25/07/2016

THE CORBYN ULTIMATUM

Starring:

Matt Daemon as Corbyn Hazard


Ezra Pound as John McDonnell



Angela Eagle as Angela Merkel




ONCE AGAIN, NOW THAT THE LAZY, hazy days of summer are upon us, I am able to do more than merely comment upon issues of pressing national importance and reprise my occasional role as a film critic. 

THE RECENT RELEASE of a new British Film Institute movie, at a time when many British films are pooh-poohed by the international criticism, is an event in itself, but when it is one that aims to "out-Bond Bond", as it says here somewhere in the papers that the children working for the Labour Party left under my door this morning, it can only be seen as blockbuster material.

NOT, OF COURSE, IN THE SENSE of "straight to video", which often is perceived in the term 'Blockbuster', but meaning that it will run and run and run. Not, of course, in the sense that it will try to evade or avoid criticism by running away; rather it will take it on the chin.

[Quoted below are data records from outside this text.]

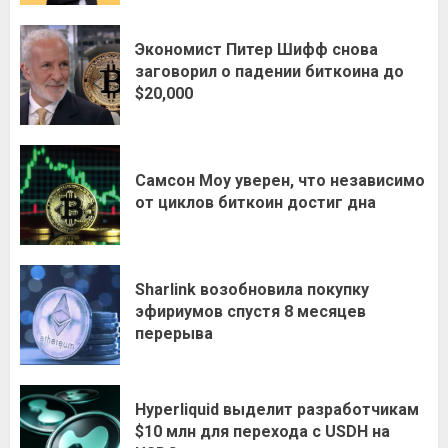
Экономист Питер Шифф снова
заговорил о падении биткоина до
$20,000
Самсон Моу уверен, что независимо
от циклов биткоин достиг дна
Sharlink возобновила покупку
эфириумов спустя 8 месяцев
перерыва
Hyperliquid выделит разработчикам
$10 млн для перехода с USDH на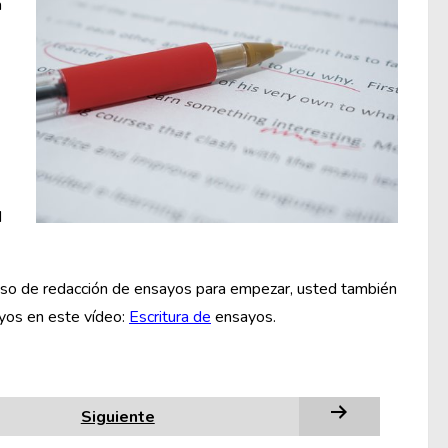
a
d
ceso de redacción de ensayos para empezar, usted también
ayos en este vídeo:
Escritura de
ensayos.
Siguiente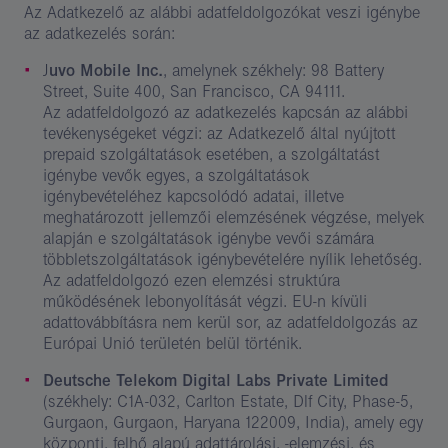
Az Adatkezelő az alábbi adatfeldolgozókat veszi igénybe
az adatkezelés során:
J
uvo Mobile Inc.
, amelynek székhely: 98 Battery
Street, Suite 400, San Francisco, CA 94111.
Az adatfeldolgozó az adatkezelés kapcsán az alábbi
tevékenységeket végzi: az Adatkezelő által nyújtott
prepaid szolgáltatások esetében, a szolgáltatást
igénybe vevők egyes, a szolgáltatások
igénybevételéhez kapcsolódó adatai, illetve
meghatározott jellemzői elemzésének végzése, melyek
alapján e szolgáltatások igénybe vevői számára
többletszolgáltatások igénybevételére nyílik lehetőség.
Az adatfeldolgozó ezen elemzési struktúra
működésének lebonyolítását végzi. EU-n kívüli
adattovábbításra nem kerül sor, az adatfeldolgozás az
Európai Unió területén belül történik.
Deutsche Telekom Digital Labs Private Limited
(székhely: C1A-032, Carlton Estate, Dlf City, Phase-5,
Gurgaon, Gurgaon, Haryana 122009, India), amely egy
központi, felhő alapú adattárolási, -elemzési, és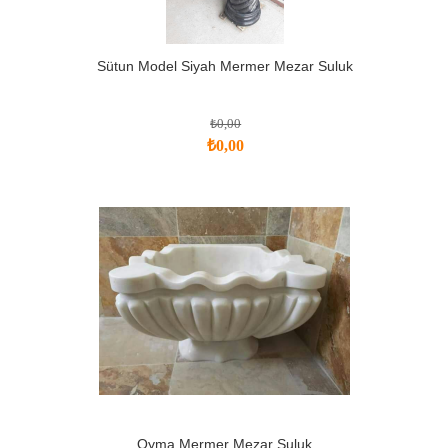
Sütun Model Siyah Mermer Mezar Suluk
₺0,00
₺0,00
Oyma Mermer Mezar Suluk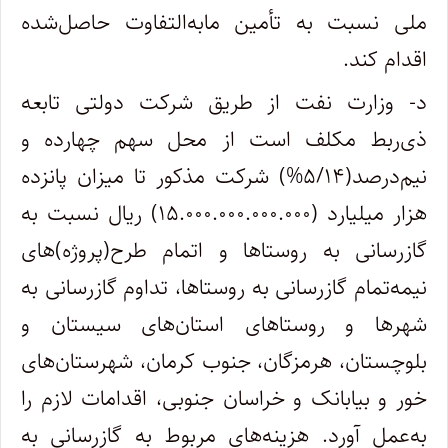
ملی نسبت به تأمین مابه‌التفاوت حاصل‌شده
اقدام کند.
د- وزارت نفت از طریق شرکت دولتی تابعه
ذی‌ربط مکلف است از محل سهم چهارده و
نیم‌درصد(۵/۱۴%) شرکت مذکور تا میزان پانزده
هزار میلیارد (۱۵.۰۰۰.۰۰۰.۰۰۰.۰۰۰) ریال نسبت به
گازرسانی به روستاها و اتمام طرح(پروژه)‌های
نیمه‌تمام گازرسانی به روستاها، تداوم گازرسانی به
شهرها و روستاهای استان‌های سیستان و
بلوچستان، هرمزگان، جنوب کرمان، شهرستان‌های
خور و بیابانک و خراسان جنوبی، اقدامات لازم را
به‌عمل آورد. هزینه‌های مربوط به گازرسانی به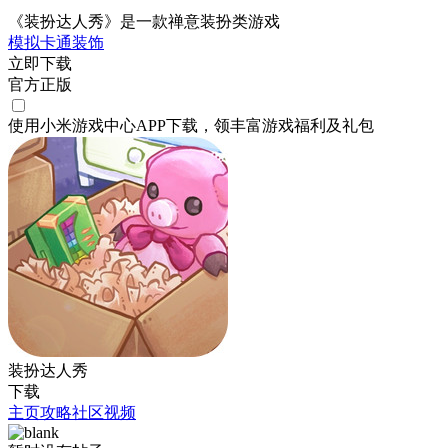
《装扮达人秀》是一款禅意装扮类游戏
模拟
卡通
装饰
立即下载
官方正版
使用小米游戏中心APP
下载
，领丰富游戏
福利
及
礼包
装扮达人秀
下载
主页
攻略
社区
视频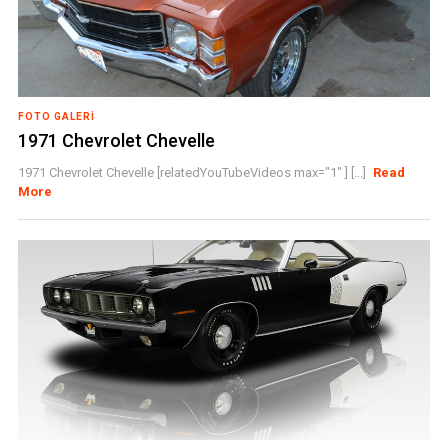
FOTO GALERI
1971 Chevrolet Chevelle
1971 Chevrolet Chevelle [relatedYouTubeVideos max="1" ] [...]
Read
More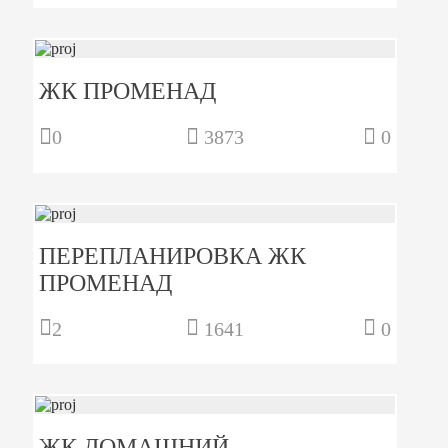
ЖК ПРОМЕНАД
0
3873
0
ПЕРЕПЛАНИРОВКА ЖК
ПРОМЕНАД
2
1641
0
ЖК ДОМАШНИЙ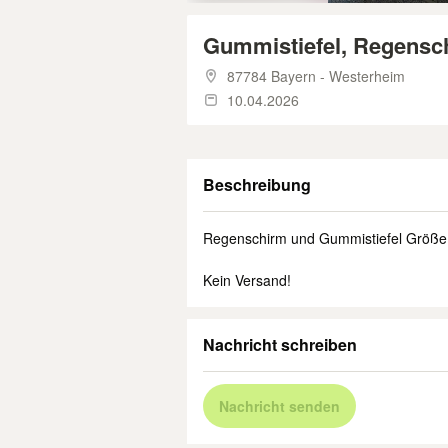
Gummistiefel, Regensc
87784 Bayern - Westerheim
10.04.2026
Beschreibung
Regenschirm und Gummistiefel Größe
Kein Versand!
Nachricht schreiben
Nachricht senden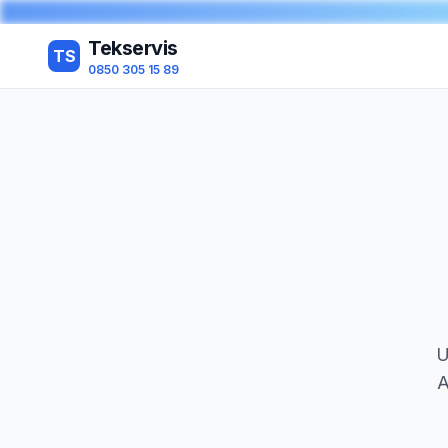
Tekservis
TS
0850 305 15 89
U
A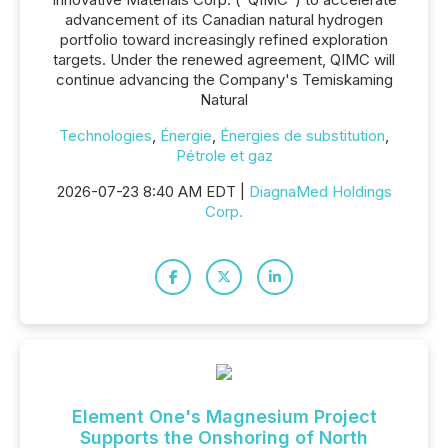
advancement of its Canadian natural hydrogen
portfolio toward increasingly refined exploration
targets. Under the renewed agreement, QIMC will
continue advancing the Company's Temiskaming
Natural
Technologies
,
Énergie
,
Énergies de substitution
,
Pétrole et gaz
2026-07-23 8:40 AM EDT |
DiagnaMed Holdings
Corp.
Element One's Magnesium Project
Supports the Onshoring of North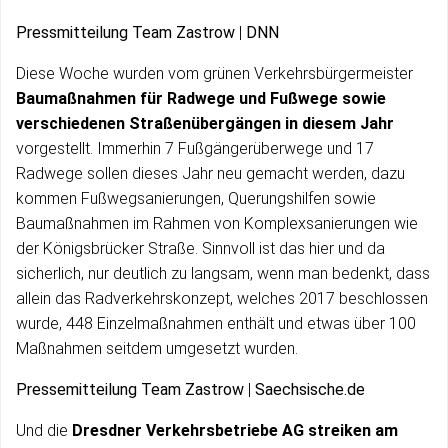
Pressmitteilung Team Zastrow
|
DNN
Diese Woche wurden vom grünen Verkehrsbürgermeister
Baumaßnahmen für Radwege und Fußwege sowie
verschiedenen Straßenübergängen in diesem Jahr
vorgestellt. Immerhin 7 Fußgängerüberwege und 17
Radwege sollen dieses Jahr neu gemacht werden, dazu
kommen Fußwegsanierungen, Querungshilfen sowie
Baumaßnahmen im Rahmen von Komplexsanierungen wie
der Königsbrücker Straße. Sinnvoll ist das hier und da
sicherlich, nur deutlich zu langsam, wenn man bedenkt, dass
allein das Radverkehrskonzept, welches 2017 beschlossen
wurde, 448 Einzelmaßnahmen enthält und etwas über 100
Maßnahmen seitdem umgesetzt wurden.
Pressemitteilung Team Zastrow
|
Saechsische.de
Und die
Dresdner Verkehrsbetriebe AG streiken am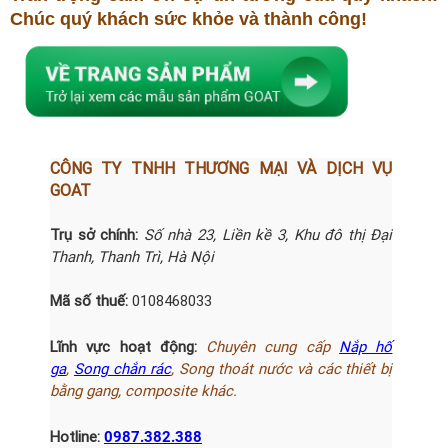
Chúc quý khách sức khỏe và thành công!
CÔNG TY TNHH THƯƠNG MẠI VÀ DỊCH VỤ
GOAT
Trụ sở chính:
Số nhà 23, Liền kề 3, Khu đô thị Đại
Thanh, Thanh Trì, Hà Nội
Mã số thuế:
0108468033
Lĩnh vực hoạt động:
Chuyên cung cấp
Nắp hố
ga
,
Song chắn
rác
, Song thoát nước và các thiết bị
bằng gang, composite khác.
Hotline:
0987.382.388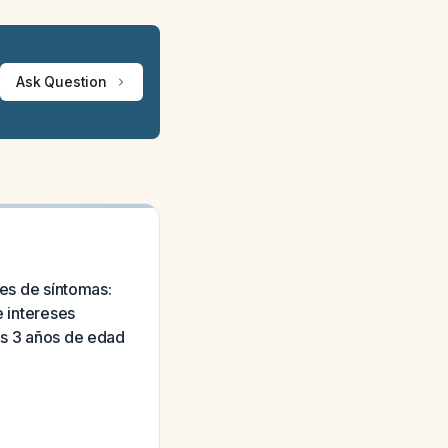
Ask Question
les de síntomas:
e intereses
os 3 años de edad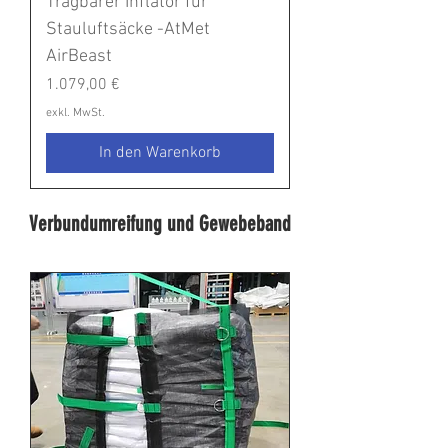
Tragbarer Inflator für
Stauluftsäcke -AtMet
AirBeast
Preis
1.079,00 €
exkl. MwSt.
In den Warenkorb
Verbundumreifung und Gewebeband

THE PLOT: CORBYN HAS MANAGED to escape from Moscow, although he still has flashes of memory from his time when he was an agent for Operation Work the Treadmill. In London he starts his operation to take over the world. He manages to make contact with a mysterious "McDonnell", who promises security service support to help him do so. He gets him a ticket to go to Camden, in order to get a ticket to Hackney, and then to Cockfosters, after which he will come back to Islington before going to Lewisham, Barking, Sky News Studios, and then perhaps New Malden, before coming back to Islington again and then going to Hammersmith and then Barking again, then Ealing, or perhaps Elephant and Castle, and then, in a touching, unexpected final sequence, on to a snow-ridden Southend-on-Sea. He then gets a phone call from a member of his shadow cabinet, which he refuses to answer.

THE FINAL DRAMATIC SCENE, where we see the phone dangling in an old-fashioned "phone box" on the Essex coast, surrounded by snow, with Corbyn wandering off towards a crowd of admirers, all holding Café Nero all-day top-up mugs, with gluten-free quinoa bars sticking out of the top pockets of their asexual, shabby, ill-fitting dungarees over their baggy, shapeless clothes, is more than a metaphor for today. We hear the lingering call, "Corbyn, Corbyn... Are you there, Corbyn?"